### Exercise brief
Please reproduce the lines of the records below from the one holding "Puzzles Trai Hiscock" through the one holding "Размеры изделия: ширина - 60", inclusive, skipping all pictures.

Items listed in a dataset
****************
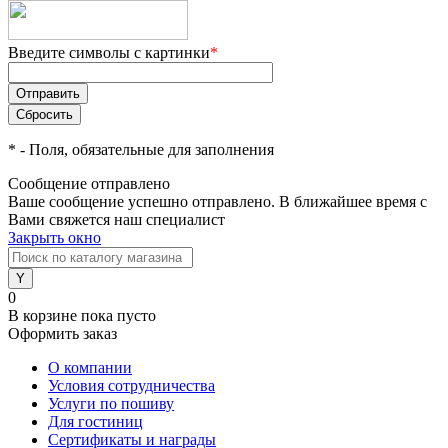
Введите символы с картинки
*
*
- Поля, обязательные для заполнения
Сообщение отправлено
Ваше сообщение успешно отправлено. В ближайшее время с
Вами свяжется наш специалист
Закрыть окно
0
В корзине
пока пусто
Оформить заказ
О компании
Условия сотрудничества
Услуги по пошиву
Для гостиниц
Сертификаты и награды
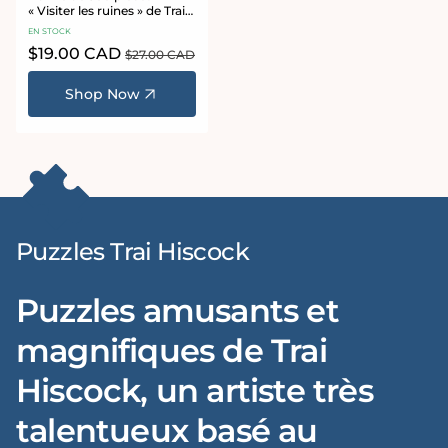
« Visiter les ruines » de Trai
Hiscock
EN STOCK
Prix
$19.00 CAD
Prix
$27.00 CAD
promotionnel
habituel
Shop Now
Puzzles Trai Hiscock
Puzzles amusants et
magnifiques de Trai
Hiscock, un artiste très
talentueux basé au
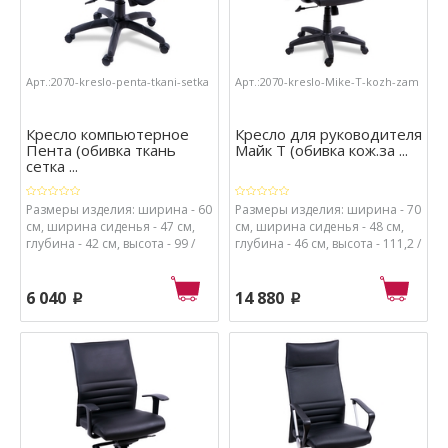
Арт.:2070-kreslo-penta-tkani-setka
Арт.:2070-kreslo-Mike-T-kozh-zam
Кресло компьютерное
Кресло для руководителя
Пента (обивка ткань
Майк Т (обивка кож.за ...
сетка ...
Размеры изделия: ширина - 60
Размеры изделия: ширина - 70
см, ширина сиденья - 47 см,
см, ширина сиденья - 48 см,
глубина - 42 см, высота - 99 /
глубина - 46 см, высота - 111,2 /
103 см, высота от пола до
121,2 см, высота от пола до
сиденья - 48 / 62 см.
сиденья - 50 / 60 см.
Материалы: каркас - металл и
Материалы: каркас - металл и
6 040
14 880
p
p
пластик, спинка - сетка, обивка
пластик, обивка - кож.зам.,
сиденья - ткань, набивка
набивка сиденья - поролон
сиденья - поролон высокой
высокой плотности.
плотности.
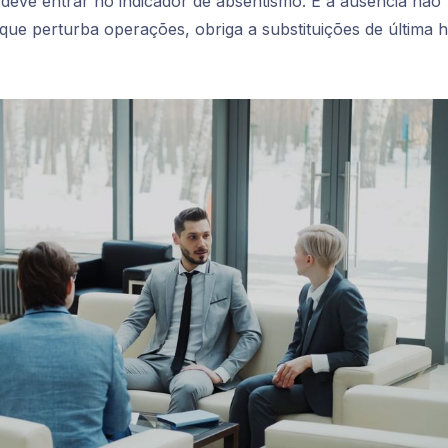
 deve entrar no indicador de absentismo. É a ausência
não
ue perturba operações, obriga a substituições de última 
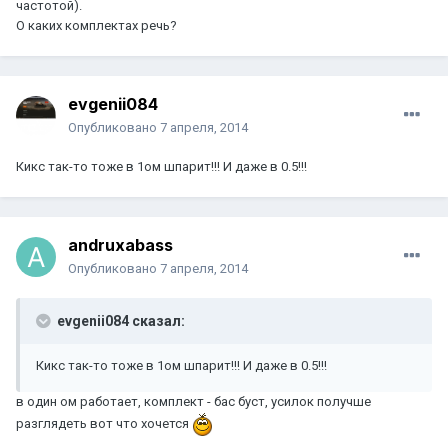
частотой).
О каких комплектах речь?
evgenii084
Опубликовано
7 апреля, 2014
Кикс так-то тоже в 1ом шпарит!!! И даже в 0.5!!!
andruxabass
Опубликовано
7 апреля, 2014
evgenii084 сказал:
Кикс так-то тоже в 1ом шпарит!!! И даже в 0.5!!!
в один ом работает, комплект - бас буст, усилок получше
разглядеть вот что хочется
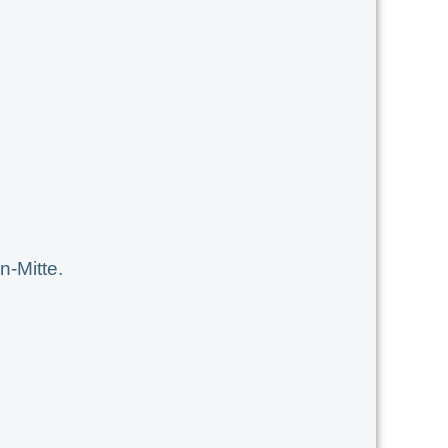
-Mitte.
****************
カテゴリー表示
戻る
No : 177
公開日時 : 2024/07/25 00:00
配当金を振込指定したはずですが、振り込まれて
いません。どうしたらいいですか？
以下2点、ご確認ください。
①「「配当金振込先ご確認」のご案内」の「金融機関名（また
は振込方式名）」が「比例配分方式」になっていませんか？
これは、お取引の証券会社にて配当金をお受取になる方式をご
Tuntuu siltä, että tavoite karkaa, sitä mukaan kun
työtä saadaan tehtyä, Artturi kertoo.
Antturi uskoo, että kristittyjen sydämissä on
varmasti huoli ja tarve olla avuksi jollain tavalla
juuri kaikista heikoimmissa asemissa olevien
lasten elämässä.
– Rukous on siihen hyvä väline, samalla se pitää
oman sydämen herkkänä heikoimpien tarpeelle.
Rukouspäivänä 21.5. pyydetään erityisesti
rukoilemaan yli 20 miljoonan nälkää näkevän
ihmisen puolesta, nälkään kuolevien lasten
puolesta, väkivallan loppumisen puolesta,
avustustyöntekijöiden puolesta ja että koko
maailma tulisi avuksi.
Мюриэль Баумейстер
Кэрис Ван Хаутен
****************
### Solution for this task
Puzzles Trai Hiscock
Puzzles amusants et
magnifiques de Trai
Hiscock, un artiste très
talentueux basé au
Арт.:2070-kreslo-penta-tkani-setka
Арт.:2070-kreslo-Mike-T-kozh-zam
Кресло компьютерное
Кресло для руководителя
Пента (обивка ткань
Майк Т (обивка кож.за ...
сетка ...
Размеры изделия: ширина - 60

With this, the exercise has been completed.